Go to Extensions tab, Install from URL, use URL for this repo.
Important
For full GGUF compatibility, Forge must be up to date.
Otherwise you may get an error of the form RuntimeError: mat1 and mat2 shapes cannot be multiplied
Zero input images = normal inference (and don't need this extension).
One input image = slower inference, more VRAM needed.
Two input images = even slower inference, even more VRAM needed.
There are three input size/crop options:
- 'no change': might be useful for high resolution, but will require lots of VRAM and cause slower inference with large input images. Probably useful if you have already processed the input images to your own requirements: perhaps manually pasting multiple references into one larger image. Generally, do not use. Does not resize or crop.
- 'to output': the method used by previous versions. Resizes and centre-crops to match output resolution.
- 'to BFL recommended': resizes and centre-crops to BFL preferred resolutions (all around 1MP), matching aspect ratio as best as possible. Generally, use this.
If your generation size and input sizes match, and conform to recommended resolutions, all options will result in the same output.

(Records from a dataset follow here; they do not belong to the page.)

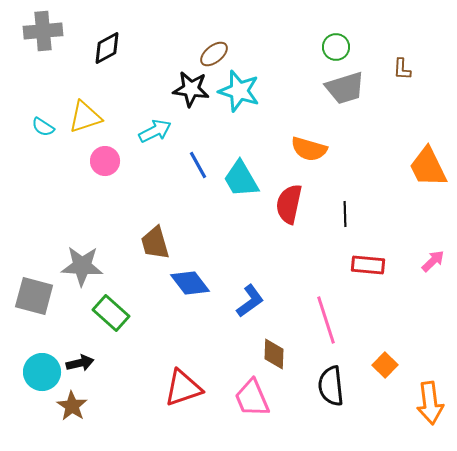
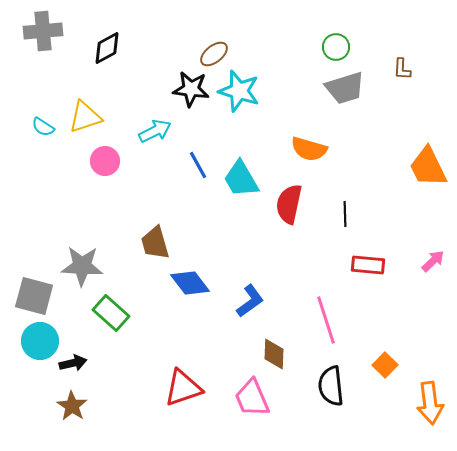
black arrow: moved 7 px left
cyan circle: moved 2 px left, 31 px up
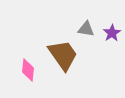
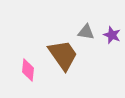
gray triangle: moved 3 px down
purple star: moved 2 px down; rotated 18 degrees counterclockwise
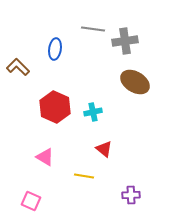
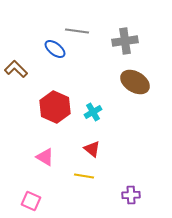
gray line: moved 16 px left, 2 px down
blue ellipse: rotated 60 degrees counterclockwise
brown L-shape: moved 2 px left, 2 px down
cyan cross: rotated 18 degrees counterclockwise
red triangle: moved 12 px left
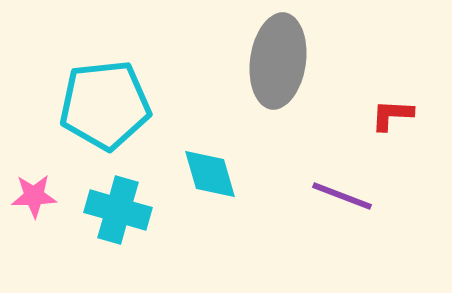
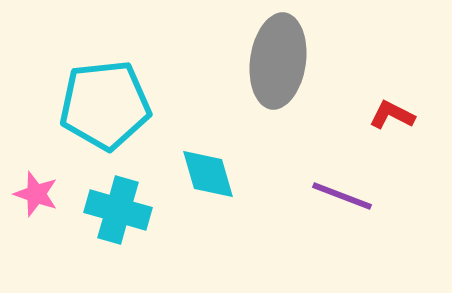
red L-shape: rotated 24 degrees clockwise
cyan diamond: moved 2 px left
pink star: moved 2 px right, 2 px up; rotated 21 degrees clockwise
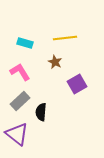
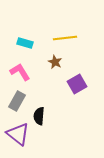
gray rectangle: moved 3 px left; rotated 18 degrees counterclockwise
black semicircle: moved 2 px left, 4 px down
purple triangle: moved 1 px right
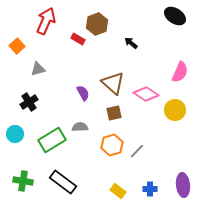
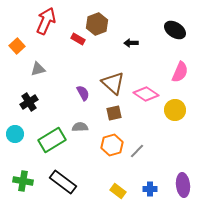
black ellipse: moved 14 px down
black arrow: rotated 40 degrees counterclockwise
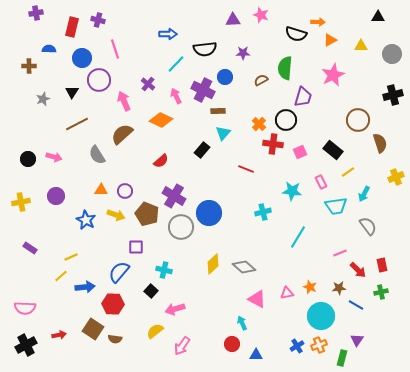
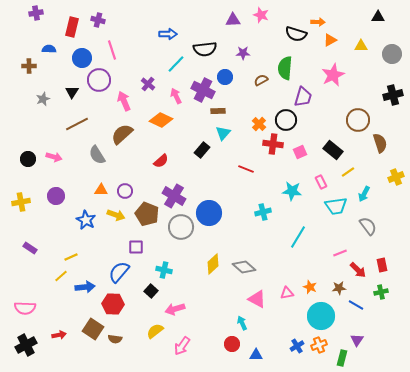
pink line at (115, 49): moved 3 px left, 1 px down
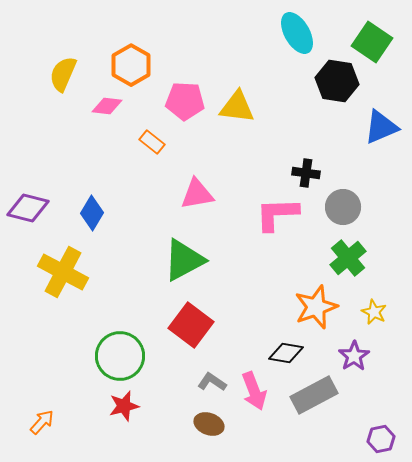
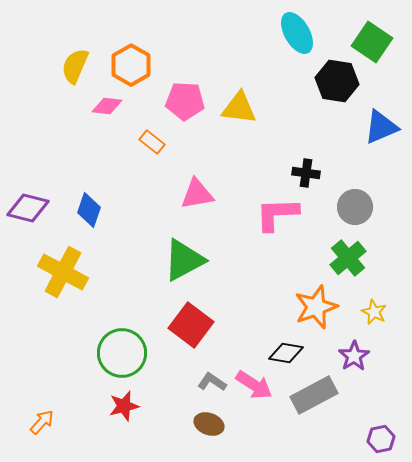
yellow semicircle: moved 12 px right, 8 px up
yellow triangle: moved 2 px right, 1 px down
gray circle: moved 12 px right
blue diamond: moved 3 px left, 3 px up; rotated 12 degrees counterclockwise
green circle: moved 2 px right, 3 px up
pink arrow: moved 6 px up; rotated 36 degrees counterclockwise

reduce inputs to half width and height option shrinks the input images to half width and height - may reduce details but improves performance. Applies after the above option. If generating at low resolution and using 'to BFL recommended', also using this option is recommended.
Simply: encode input image(s) to base64; send the resultant strings to the extension.
Your payload should look like this, where ... is your normal specification of model, prompt, dimensions, steps, etc.:
{
... // usual payload
"alwayson_scripts": {
"Forge FluxKontext": {
"args": [
true, // enable
null, // image 1 encoded to base64 string
null, // image 2 encoded to base64 string
"to BFL recommended", // Kontext image size/crop, options are: "no change" | "to output" | "to BFL recommended"
false // reduce input to half width and height, after size/crop
]
}
}
}
For reference, the BlackForestLabs preferred resolutions are:
- 672 × 1568 and 1568 × 672
- 688 × 1504 and 1504 × 688
- 720 × 1456 and 1456 × 720
- 752 × 1392 and 1392 × 752
- 800 × 1328 and 1328 × 800
- 832 × 1248 and 1248 × 832
- 880 × 1184 and 1184 × 880
- 944 × 1104 and 1104 × 944
- 1024 × 1024
Prompting guide from BlackForestLabs.
Euler Simple is a reliable sampler/scheduler combo, others will work too and may give better results.
In img2img, you need very high denoise to see effect so that probably isn't a good way to increase preservation of the original. Quick tests show that inpainting works well.
Works with BlockCache. I've had good results with TeaCache, 3 uncached starting steps, 0.25 threshold, 1 max. consecutive uncached - reducing inference time by 40%. (I haven't tried to find an optimal speed/quality trade-off, so don't carve those parameters into stone and start a religion based on them do your own testing.) Ideal parameters will vary based on sampler, image size.
Compatibility with FluxTools Canny/Depth LoRAs is 0/10 - generation will fail. I can increase this to 1/10 (maybe 1/100 would be more accurate) with a padding based hack which allows generation to proceed, but there is minimal following of the control image and significant quality degradation. Increasing LoRa strength to force following the control image has increasingly severe quality cost.